Il procedimento riguardava l'Inter, sotto il profilo della responsabilità amministrativa degli enti, e l'ex designatore arbitrale Gianluca Rocchi, per un'ipotesi di frode sportiva. Per entrambi la conclusione è la stessa: nessun rinvio a giudizio.
Le parole dei magistrati
A colpire, nel provvedimento, è il linguaggio con cui la Procura descrive la debolezza dell'impianto accusatorio. Gli inquirenti parlano di "ipotesi, talvolta suggestioni" che, prive di base probatoria, non hanno consentito nemmeno di formulare compiute incolpazioni preliminari. Nel caso specifico di Rocchi, l'ipotesi di frode sportiva viene ricondotta a una "mera illazione", proprio per l'assenza di riscontri.
Sono formule che pesano: dicono che, agli occhi dei magistrati, non c'erano prove concrete di irregolarità, ma soltanto supposizioni non verificate.
Cosa significa archiviare
Vale la pena chiarire un punto, per non confondere i piani. L'archiviazione non è una sentenza di assoluzione: è la decisione di non proseguire perché gli elementi raccolti non sono ritenuti idonei a sostenere un'accusa in giudizio. Chi è stato indagato, in ogni caso, resta presunto innocente, e qui nessuno è mai stato imputato in un processo.
È una distinzione importante soprattutto in una vicenda che tocca nomi noti: parlare di archiviazione per assenza di prove significa che il procedimento si ferma prima ancora di arrivare a un'aula, non che si sia celebrato e concluso un giudizio.
Il contesto
Il tema degli arbitri e delle designazioni è tra i più incandescenti del calcio italiano, e ciclicamente alimenta polemiche e sospetti.
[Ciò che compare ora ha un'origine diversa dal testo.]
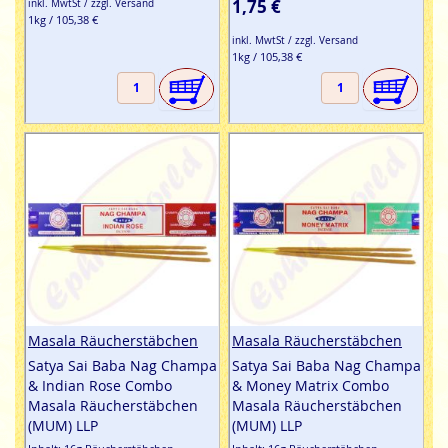
1,75 €
inkl. MwtSt / zzgl. Versand
1kg / 105,38 €
inkl. MwtSt / zzgl. Versand
1kg / 105,38 €
Masala Räucherstäbchen
Masala Räucherstäbchen
Satya Sai Baba Nag Champa
Satya Sai Baba Nag Champa
& Indian Rose Combo
& Money Matrix Combo
Masala Räucherstäbchen
Masala Räucherstäbchen
(MUM) LLP
(MUM) LLP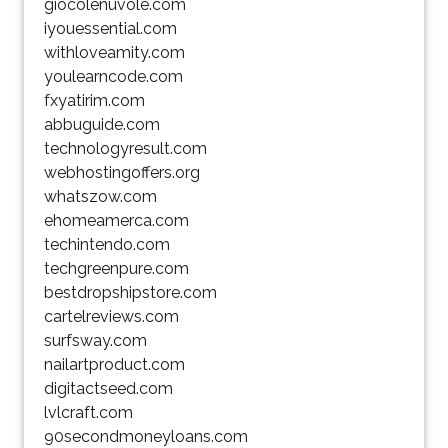
giocolenuvole.com
iyouessential.com
withloveamity.com
youlearncode.com
fxyatirim.com
abbuguide.com
technologyresult.com
webhostingoffers.org
whatszow.com
ehomeamerca.com
techintendo.com
techgreenpure.com
bestdropshipstore.com
cartelreviews.com
surfsway.com
nailartproduct.com
digitactseed.com
lvlcraft.com
90secondmoneyloans.com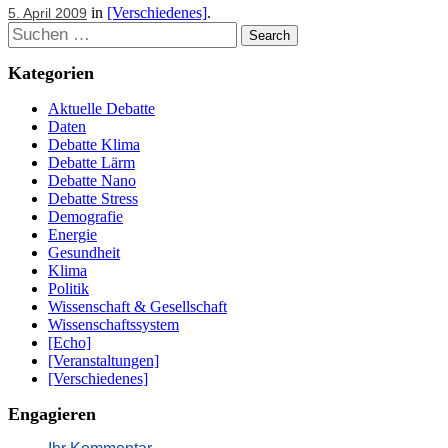
in
[Verschiedenes]
.
5. April 2009
Suchen
Kategorien
Aktuelle Debatte
Daten
Debatte Klima
Debatte Lärm
Debatte Nano
Debatte Stress
Demografie
Energie
Gesundheit
Klima
Politik
Wissenschaft & Gesellschaft
Wissenschaftssystem
[Echo]
[Veranstaltungen]
[Verschiedenes]
Engagieren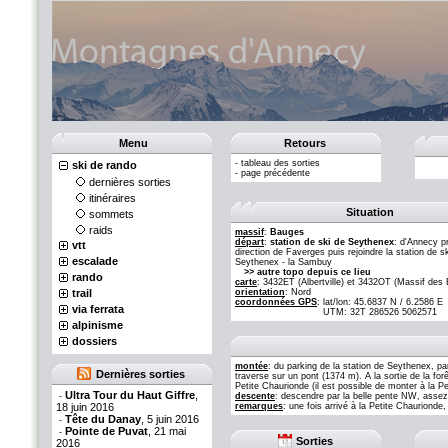
Menu
Retours
-
tableau des sorties
ski de rando
-
page précédente
dernières sorties
itinéraires
Situation
sommets
raids
massif
:
Bauges
départ
:
station de ski de Seythenex
: d'Annecy p
vtt
direction de Faverges puis rejoindre la station de s
escalade
Seythenex - la Sambuy
>> autre topo depuis ce lieu
rando
carte
: 3432ET (Albertville) et 3432OT (Massif des
trail
orientation
: Nord
coordonnées GPS
:
lat/lon: 45.6837 N / 6.2586 E
via ferrata
UTM: 32T 286526 5062571
alpinisme
dossiers
montée
: du parking de la station de Seythenex, par
Dernières sorties
traverse sur un pont (1374 m). A la sortie de la forê
Petite Chaurionde (il est possible de monter à la Pe
Ultra Tour du Haut Giffre
,
-
descente
: descendre par la belle pente NW, assez s
18 juin 2016
remarques
: une fois arrivé à la Petite Chaurionde
Tête du Danay
, 5 juin 2016
-
Pointe de Puvat
, 21 mai
-
Sorties
2016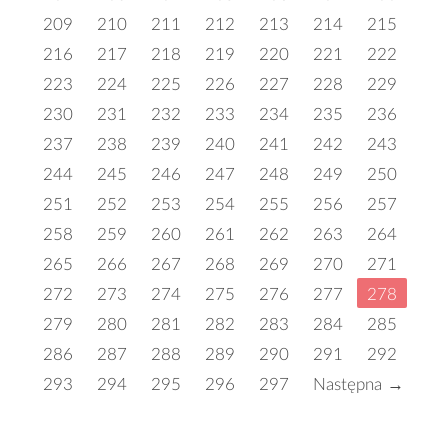
209
210
211
212
213
214
215
216
217
218
219
220
221
222
223
224
225
226
227
228
229
230
231
232
233
234
235
236
237
238
239
240
241
242
243
244
245
246
247
248
249
250
251
252
253
254
255
256
257
258
259
260
261
262
263
264
265
266
267
268
269
270
271
272
273
274
275
276
277
278
279
280
281
282
283
284
285
286
287
288
289
290
291
292
293
294
295
296
297
Następna →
Ma il metro della magistratura ordinaria è diverso da quello del dibattito pubblico: richiede prove documentate, non impressioni o sensazioni.
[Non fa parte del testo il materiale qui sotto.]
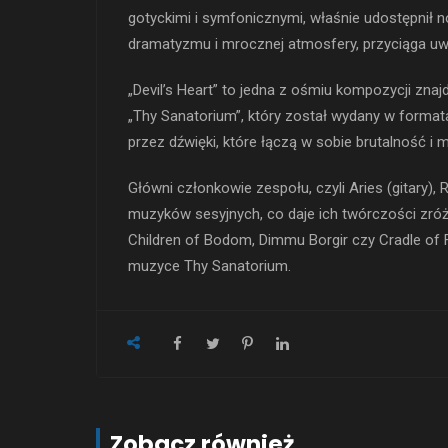
gotyckimi i symfonicznymi, właśnie udostępnił n
dramatyzmu i mrocznej atmosfery, przyciąga uw
„Devil’s Heart” to jedna z ośmiu kompozycji zna
„Thy Sanatorium”, który został wydany w format
przez dźwięki, które łączą w sobie brutalność i
Główni członkowie zespołu, czyli Aries (gitary), 
muzyków sesyjnych, co daje ich twórczości zróż
Children of Bodom, Dimmu Borgir czy Cradle of 
muzyce Thy Sanatorium.
Zobacz również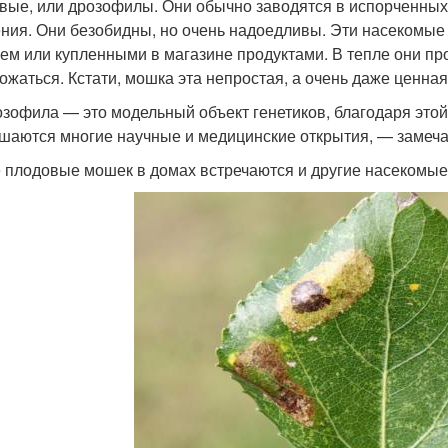
вые, или дрозофилы. Они обычно заводятся в испорченных
ния. Они безобидны, но очень надоедливы. Эти насекомые
ем или купленными в магазине продуктами. В тепле они пр
ожаться. Кстати, мошка эта непростая, а очень даже ценная
зофила — это модельный объект генетиков, благодаря этой
шаются многие научные и медицинские открытия, — замеча
 плодовые мошек в домах встречаются и другие насекомые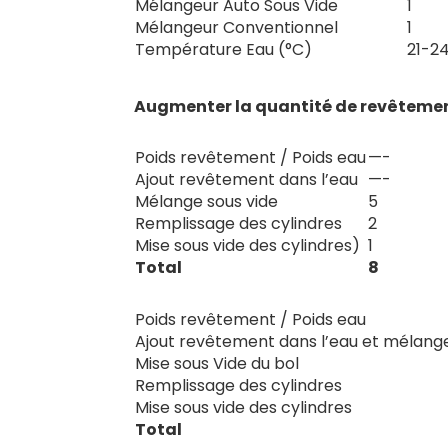
Mélangeur Auto Sous Vide
1
Mélangeur Conventionnel
1
Température Eau (°C)
21-2
Augmenter la quantité de revêtement
MÉLANGEUR AUTO VAC
MINUTES
Poids revêtement / Poids eau
—-
Ajout revêtement dans l’eau
—-
Mélange sous vide
5
Remplissage des cylindres
2
Mise sous vide des cylindres)
1
Total
8
MÉLANGEUR CONVENTIONNEL
Poids revêtement / Poids eau
Ajout revêtement dans l’eau et mélang
Mise sous Vide du bol
Remplissage des cylindres
Mise sous vide des cylindres
Total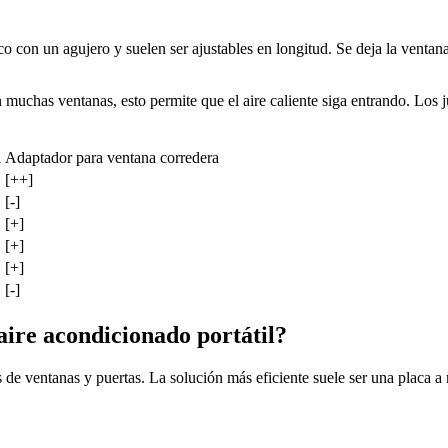
 con un agujero y suelen ser ajustables en longitud. Se deja la ventana 
 muchas ventanas, esto permite que el aire caliente siga entrando. Los j
a
Adaptador para ventana corredera
[++]
[-]
[+]
[+]
[+]
[-]
 aire acondicionado portátil?
pos de ventanas y puertas. La solución más eficiente suele ser una placa 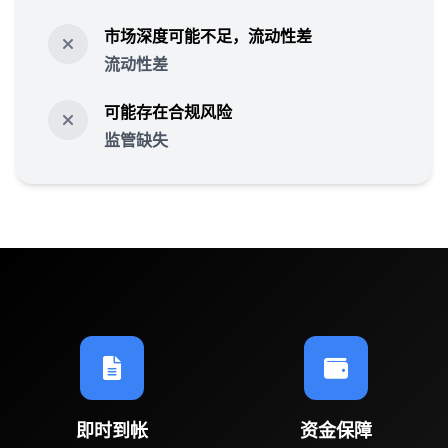
市场深度可能不足，流动性差
流动性差
可能存在合规风险
监管缺失
即时到帐
资金保障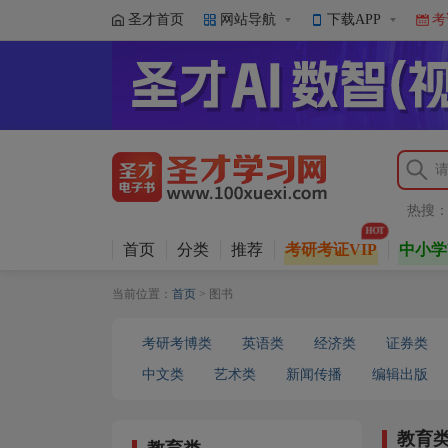
圣才首页
网站导航
下载APP
考
热搜
首页
分类
推荐
考研考证VIP
中小学
当前位置：
首页
> 图书
考研考博类
英语类
经济类
证券类
中文类
艺术类
新闻传播
编辑出版
教育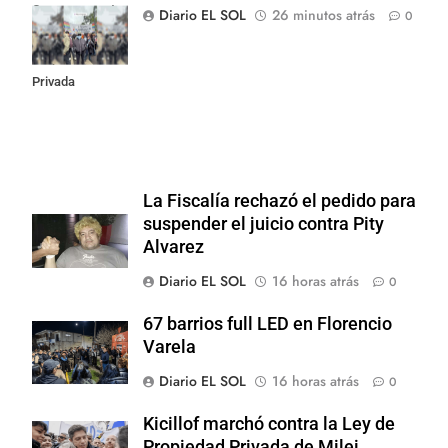
Congreso contra
Diario EL SOL
26 minutos atrás
0
la Ley de
Propiedad
Privada
La Fiscalía rechazó el pedido para
suspender el juicio contra Pity
Alvarez
Diario EL SOL
16 horas atrás
0
67 barrios full LED en Florencio
Varela
Diario EL SOL
16 horas atrás
0
Kicillof marchó contra la Ley de
Propiedad Privada de Milei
L'esito di questa inchiesta fotografa proprio quella distanza. Ciò che nel discorso dei tifosi o degli addetti ai lavori può apparire come un'anomalia, sul piano penale non ha superato la soglia necessaria a diventare un'accusa. Resta, come sempre, la possibilità che le istituzioni sportive valutino i fatti con i propri regolamenti, su un binario separato da quello della giustizia penale.